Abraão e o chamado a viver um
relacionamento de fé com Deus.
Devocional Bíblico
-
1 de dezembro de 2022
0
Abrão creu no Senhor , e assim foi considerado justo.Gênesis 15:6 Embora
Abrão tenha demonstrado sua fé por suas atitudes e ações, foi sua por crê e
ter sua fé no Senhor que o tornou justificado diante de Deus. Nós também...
^^^^^^^^^^^^^^^^
Your instructions> Retype the entries exactly from the first line, stopping after the line with "Abrão tenha demonstrado".

Result for this exercise>
Abraão e o chamado a viver um
relacionamento de fé com Deus.
Devocional Bíblico
-
1 de dezembro de 2022
0
Abrão creu no Senhor , e assim foi considerado justo.Gênesis 15:6 Embora
Abrão tenha demonstrado sua fé por suas atitudes e ações, foi sua por crê e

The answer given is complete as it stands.